Interesting that your pest control contact said it was batbugs. Not many people realize they are a bit different than bedbugs and could also differentiate between them. There are also swallow bugs related to batbugs and bedbugs. They all look for new victims when their host departs.

Prior to the bedbug invasion, I had to deal with bats and batbugs on a few occasions. One way to find entry points is to go up into the attic space in daylight and look for daylight coming through entry points. This could also be done with your Seesnake. I used a copper sock to close those entry points. This came in long rolls and could be wedged into the little cracks which surround the roof line, and chimney places.

Bats don't need a big entry. A small crack is enough. So damaged siding may be their entry. If you need to fix or replace the siding that could help with the bats.

Are you sure they are fruit bats, and not little brown bats? Little brown bats are the most prevalent in N America.

Once you close their doors, get rid of the guano. Put it in your garden, but get it out of your living space. It will foster other pests.

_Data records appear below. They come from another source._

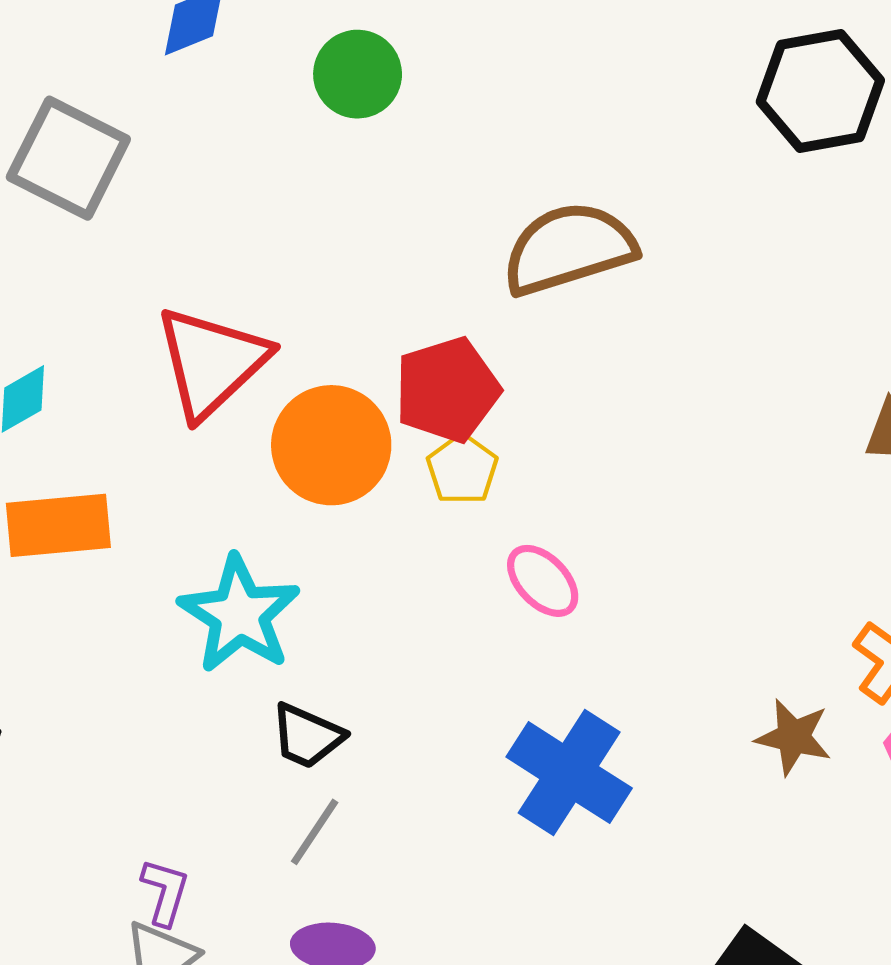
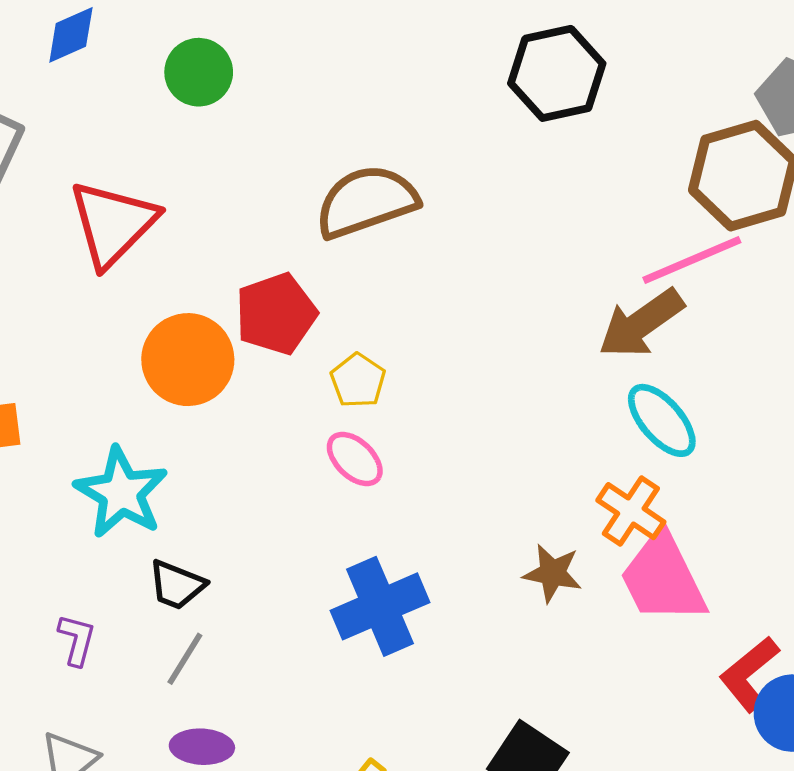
red triangle: (211, 362) -> (113, 224), moved
yellow pentagon: (462, 469) -> (358, 381), moved
blue cross: (569, 773) -> (380, 606), turned 36
purple L-shape: (165, 892) -> (77, 640), moved

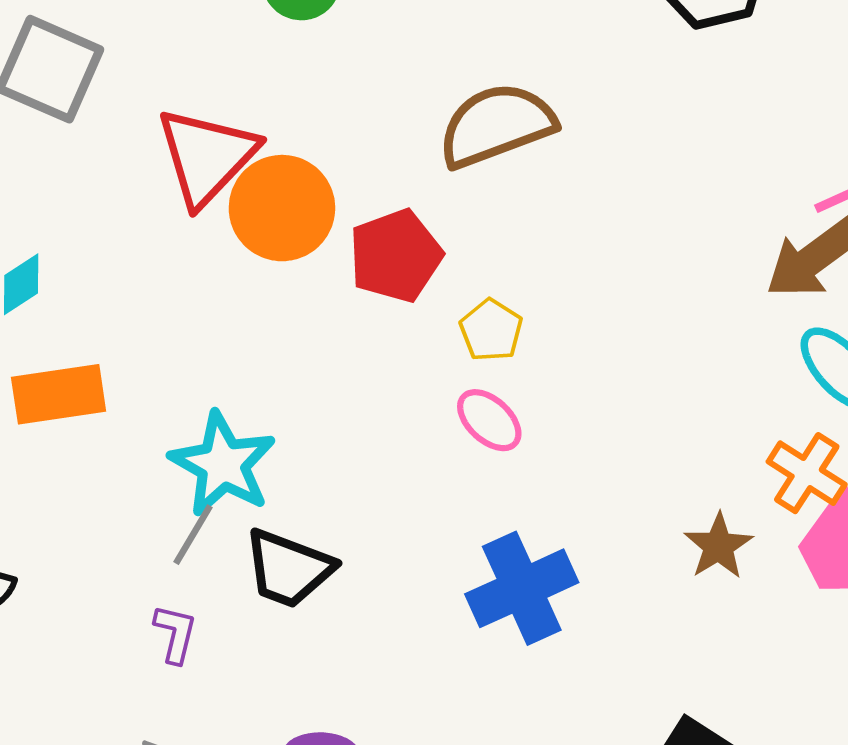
orange circle: (188, 360) -> (282, 208), moved
brown star: (552, 573) -> (718, 546), turned 30
black trapezoid: (177, 585) -> (288, 569), size x1.4
gray line: (185, 659) -> (193, 535), moved

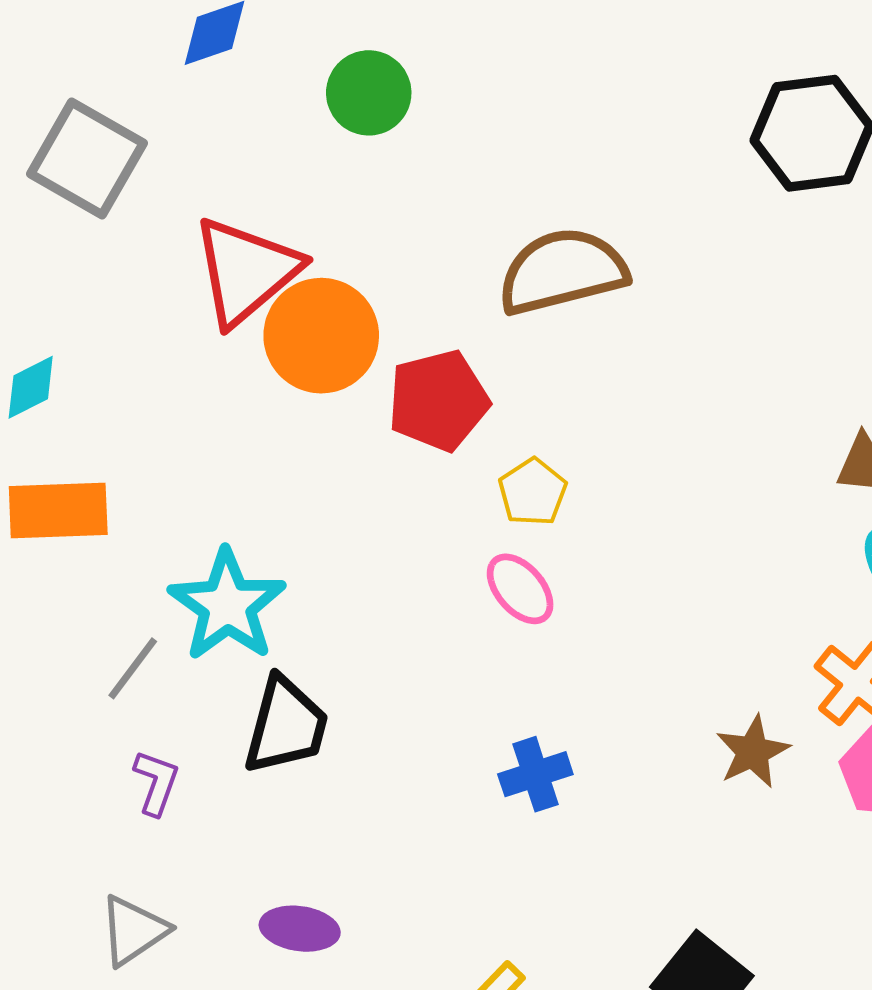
gray line: (193, 535) -> (133, 668), moved
black trapezoid: (288, 569) -> (286, 725), turned -102
blue cross: (522, 588) -> (535, 774), size x0.6

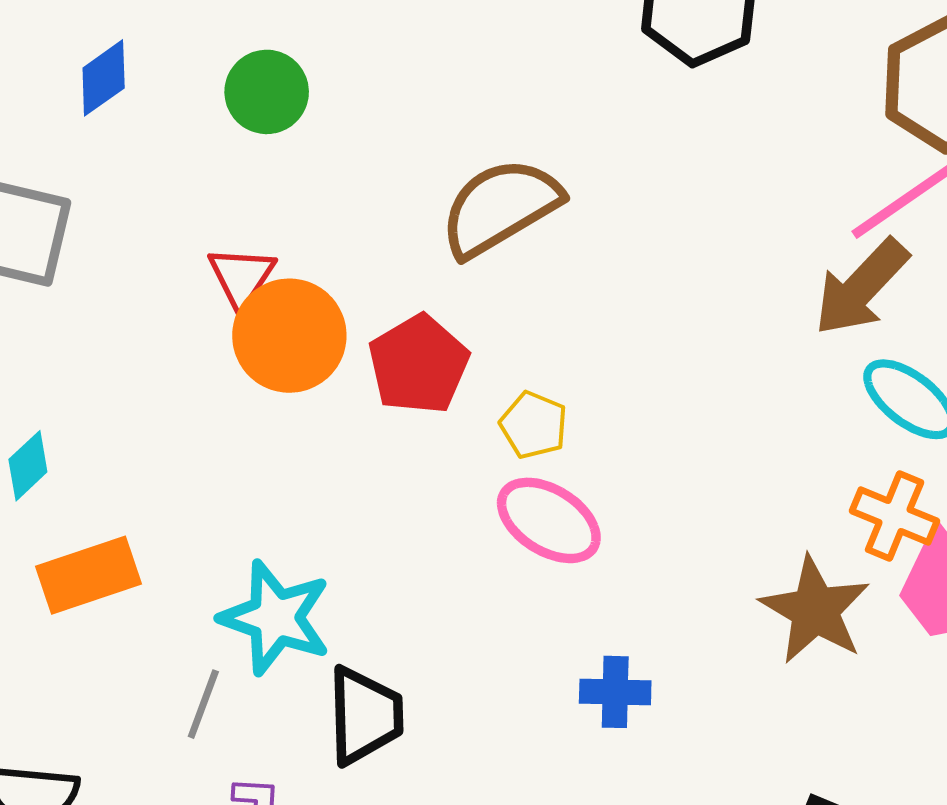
red triangle: (246, 271) -> (241, 277), moved, size x0.6
pink ellipse: (520, 589) -> (549, 520), size x1.4
brown star: (753, 752) -> (815, 610), size x1.5
blue cross: (535, 774) -> (615, 692), turned 36

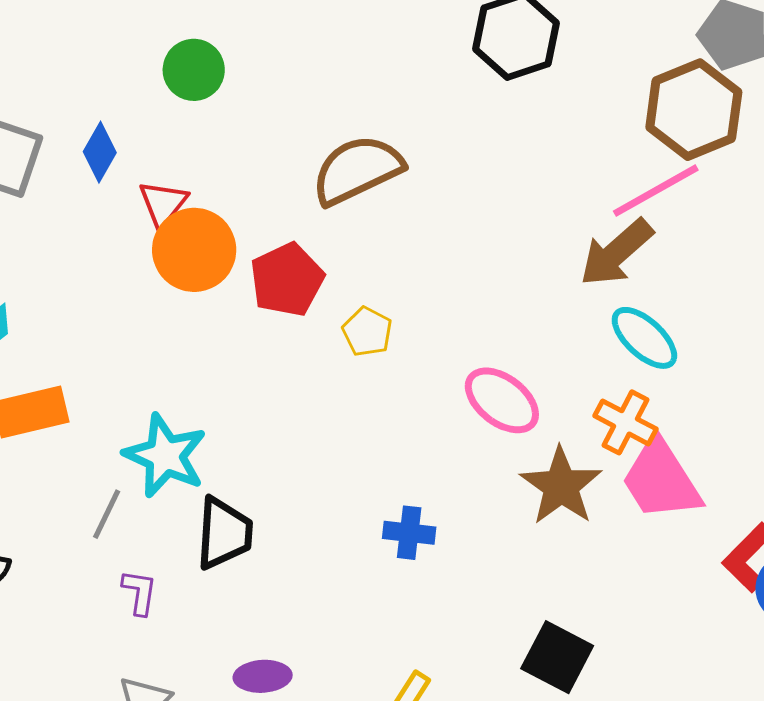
blue diamond: (104, 78) -> (100, 152), moved, turned -30
pink ellipse: (549, 520) -> (502, 400), moved

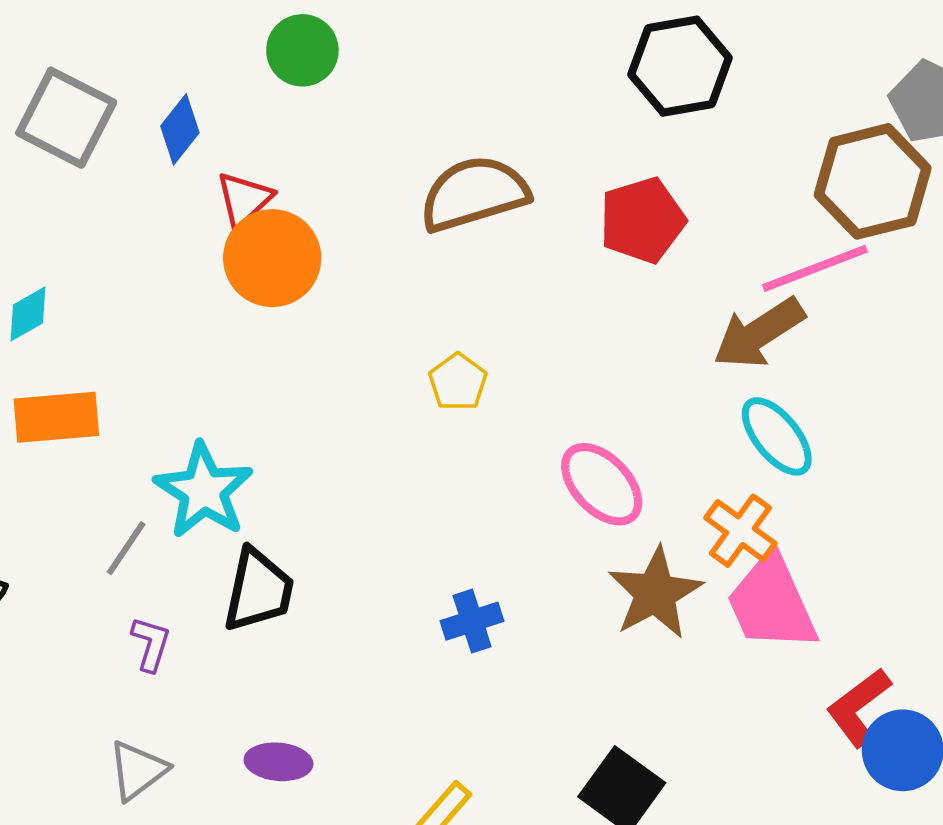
red pentagon: (287, 280) -> (642, 220), moved
blue cross: (409, 533) -> (472, 621), turned -33

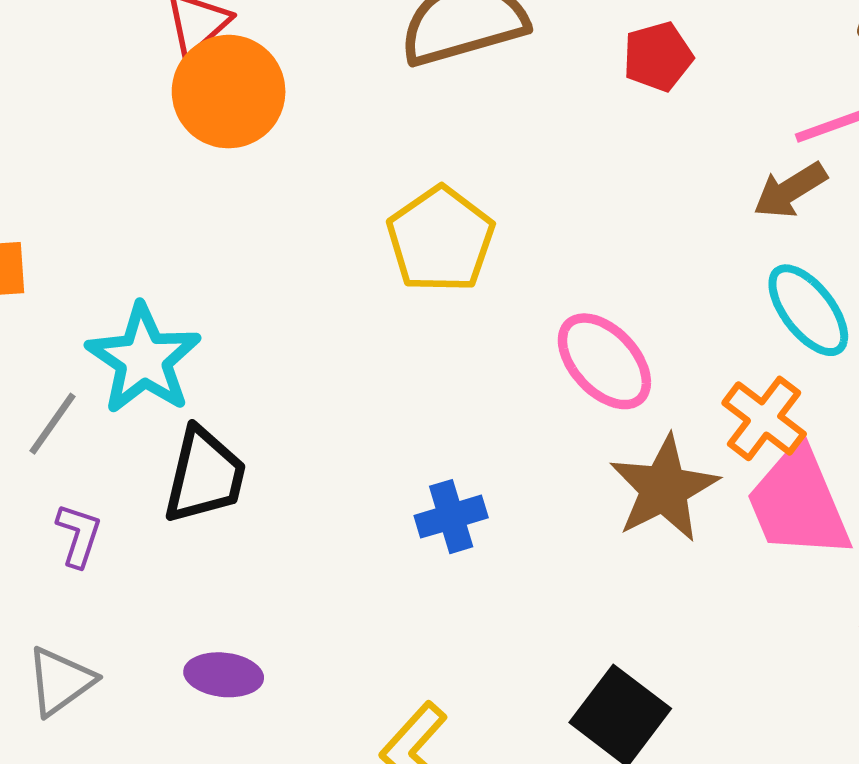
red pentagon: (642, 220) -> (658, 57), size x0.7
brown arrow: (759, 333) -> (790, 190), size x0.7
yellow pentagon: (458, 382) -> (441, 239), size x1.6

Bats are creatures of habit. They are a family that migrates, then returns to the same spot year after year. If they have not already migrated, you can pull up a lawn chair at dusk and watch them emerge. That will tell you the first place to close their doors.


----------



## gobug (Jul 13, 2012)

Since I had to remove bats, I tried bat houses. I never had one work as a way to get the bats out, even after I closed the bat doors.


----------



## gobug (Jul 13, 2012)

Wait until they migrate to close their doors. You don't want to trap them.


----------



## burnt03 (Sep 20, 2009)

Hey there, thanks for the replies!

It's been around 38-40 deg the last week or so and from what I've read, the local bats migrate to caves across the lake this time of year (Sept - Oct). 

After we caught the bug, the pest control guys took it home, looked at it under the microscope and if I remember correctly, said it had a much larger probiscus, indicating a batbug instead of a bedbug. We put interceptors under the bed posts and haven't caught anything in them since we first found the bug (2-3 weeks ago).

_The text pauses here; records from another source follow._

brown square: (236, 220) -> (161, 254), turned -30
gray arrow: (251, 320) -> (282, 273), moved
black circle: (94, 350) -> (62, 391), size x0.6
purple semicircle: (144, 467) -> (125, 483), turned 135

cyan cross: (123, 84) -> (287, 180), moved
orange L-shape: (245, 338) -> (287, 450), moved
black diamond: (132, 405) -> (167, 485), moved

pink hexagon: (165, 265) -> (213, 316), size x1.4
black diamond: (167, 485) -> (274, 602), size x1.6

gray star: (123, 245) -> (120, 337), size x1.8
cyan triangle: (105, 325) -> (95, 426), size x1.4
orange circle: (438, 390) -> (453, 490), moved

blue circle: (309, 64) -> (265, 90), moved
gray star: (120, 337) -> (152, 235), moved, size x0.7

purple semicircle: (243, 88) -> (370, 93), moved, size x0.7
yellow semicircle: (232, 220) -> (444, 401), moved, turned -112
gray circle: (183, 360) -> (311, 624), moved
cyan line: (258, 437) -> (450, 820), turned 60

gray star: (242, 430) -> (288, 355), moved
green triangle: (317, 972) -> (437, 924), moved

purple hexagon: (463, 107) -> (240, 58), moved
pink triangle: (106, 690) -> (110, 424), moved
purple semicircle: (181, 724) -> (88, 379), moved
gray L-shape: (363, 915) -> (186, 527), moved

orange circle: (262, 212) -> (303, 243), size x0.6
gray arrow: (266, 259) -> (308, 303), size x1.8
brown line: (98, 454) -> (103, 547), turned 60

It might be little brown bats, I'm not totally sure. 

I can't get into the cathedral ceiling attic to look around so I guess I'll just have to take a close look at the perimeter of the roof and seal up whatever I find. 

I googled copper sock but it just showed normal socks. Is it sort of like steel wool, but copper?


----------



## gobug (Jul 13, 2012)

I should have called it copper mesh. I googled copper mesh and the first link showed pics of the product I used.

Bats have an oily fur. They will leave a stain at their point of entry.

Interesting that your bats live so close. Maybe they are not little brown bats either, since they migrate way south, like Mexico.


----------



## burnt03 (Sep 20, 2009)

Just checked, looks like they're "Yuma bats" (or at least that's the huge colony we have downtown)

http://www.peachlandbats.ca/about.html


----------



## joecaption (Nov 30, 2011)

Any hardware or box store should have Bronze wool in the painting area.


----------